Problems with commas and double quotes

Question

Problems with commas and double quotes

cla93 opened this issue 3 years ago · comments

I don't think this should be called an issue, more an improvement request (or maybe I do not know if there is already a way to do it). I'm reading a csv in the following way:

    for (const auto row : parser)
    {
        StopTimes_struct tmp_stop_times;
        const auto [trip_id, arrival, departure, stop_id, stop_sequence] = row.cells(0, 1, 2, 3, 4); // indexes must be in ascending order
        tmp_stop_times.trip_id = trip_id.raw();
        tmp_stop_times.stop_id = stop_id.raw();
        tmp_stop_times.departure_time = departure.raw();
        tmp_stop_times.arrival_time = arrival.raw();
    }

Without entering into much details, I have GTFS format files, i.e., transit data. The header of the csv is:
stop_id,stop_code,stop_name,stop_desc,stop_lat,stop_lon,zone_id,stop_url,location_type,parent_station,stop_timezone

Now, I have two kinds of problems, which actually are connected:
if the header, together with all the rows, have double quotes containing each field value, the strings resulting from the reading have the "\"" symbol arount the actual string. Is there a way, with lazycsv, to extract directly the string, without having to do it manually at each extraction?
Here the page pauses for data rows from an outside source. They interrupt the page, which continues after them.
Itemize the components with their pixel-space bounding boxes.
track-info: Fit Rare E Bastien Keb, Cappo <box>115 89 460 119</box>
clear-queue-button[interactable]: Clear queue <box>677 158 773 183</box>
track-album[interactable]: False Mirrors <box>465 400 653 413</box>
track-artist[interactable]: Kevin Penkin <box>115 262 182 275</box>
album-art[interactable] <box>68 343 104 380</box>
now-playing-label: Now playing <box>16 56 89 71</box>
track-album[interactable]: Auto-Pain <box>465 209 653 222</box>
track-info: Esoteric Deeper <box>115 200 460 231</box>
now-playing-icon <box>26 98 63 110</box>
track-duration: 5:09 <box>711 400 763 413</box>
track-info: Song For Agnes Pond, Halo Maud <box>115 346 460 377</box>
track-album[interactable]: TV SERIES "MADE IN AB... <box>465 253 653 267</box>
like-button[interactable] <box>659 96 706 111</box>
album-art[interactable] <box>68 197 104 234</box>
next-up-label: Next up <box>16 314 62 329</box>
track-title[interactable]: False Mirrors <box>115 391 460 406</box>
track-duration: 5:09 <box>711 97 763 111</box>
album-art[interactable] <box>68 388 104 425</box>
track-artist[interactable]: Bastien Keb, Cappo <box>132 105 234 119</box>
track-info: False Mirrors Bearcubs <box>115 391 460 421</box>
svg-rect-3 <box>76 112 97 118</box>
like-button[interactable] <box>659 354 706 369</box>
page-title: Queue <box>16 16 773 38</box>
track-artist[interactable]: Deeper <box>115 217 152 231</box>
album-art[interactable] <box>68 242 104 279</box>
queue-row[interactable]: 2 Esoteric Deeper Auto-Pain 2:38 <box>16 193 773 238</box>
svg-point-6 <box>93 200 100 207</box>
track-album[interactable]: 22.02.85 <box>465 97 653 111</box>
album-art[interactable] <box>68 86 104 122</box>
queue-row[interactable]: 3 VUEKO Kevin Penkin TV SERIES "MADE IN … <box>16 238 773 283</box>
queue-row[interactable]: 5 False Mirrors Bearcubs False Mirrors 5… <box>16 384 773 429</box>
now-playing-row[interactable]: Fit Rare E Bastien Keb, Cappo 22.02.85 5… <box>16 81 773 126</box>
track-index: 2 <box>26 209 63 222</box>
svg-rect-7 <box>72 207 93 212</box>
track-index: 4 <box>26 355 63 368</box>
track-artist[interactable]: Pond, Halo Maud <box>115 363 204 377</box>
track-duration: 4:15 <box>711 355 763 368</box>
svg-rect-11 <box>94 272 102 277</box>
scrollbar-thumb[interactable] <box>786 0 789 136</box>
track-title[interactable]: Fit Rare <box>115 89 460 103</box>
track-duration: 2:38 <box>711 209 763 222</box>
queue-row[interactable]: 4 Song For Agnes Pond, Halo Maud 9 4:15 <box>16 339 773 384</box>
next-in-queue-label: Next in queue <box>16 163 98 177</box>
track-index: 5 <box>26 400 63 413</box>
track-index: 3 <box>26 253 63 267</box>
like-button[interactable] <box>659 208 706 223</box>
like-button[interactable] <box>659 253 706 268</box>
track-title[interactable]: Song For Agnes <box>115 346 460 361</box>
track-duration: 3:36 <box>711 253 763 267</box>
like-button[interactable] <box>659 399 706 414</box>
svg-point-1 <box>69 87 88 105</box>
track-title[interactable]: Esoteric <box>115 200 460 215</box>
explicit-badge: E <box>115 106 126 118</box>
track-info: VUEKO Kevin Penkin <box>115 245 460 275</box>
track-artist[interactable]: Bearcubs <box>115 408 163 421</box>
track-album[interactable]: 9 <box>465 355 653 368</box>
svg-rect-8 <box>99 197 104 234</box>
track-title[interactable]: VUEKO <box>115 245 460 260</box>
Other problem: it could happena that one field contains a comma. Example of a row oh this kind:
10018","","C.so Sempione, 83 prima di Via E. Filiberto","","45.4862832229375","9.15805393535531","","","","","",""

Thus, what should be the 3rd field, is splitted on the comma.

Is there someway to solve this issue ?

Thank you

Mohammad Nejati · Answer 1 · Thu Feb 17 2022 23:16:15 GMT+0800 (China Standard Time)

Hi, thanks for your report.
As it is mentioned in the README, currently this parser does not handle quoted cells, because a quoted cell can contain even a break line character (\n) I didn't find an efficient way of doing it without parsing each line two times (one for finding the end of line and one for each column).
Maybe I should add it without support for escaping character in between columns.

cla93 · Answer 2 · Thu Feb 17 2022 23:22:14 GMT+0800 (China Standard Time)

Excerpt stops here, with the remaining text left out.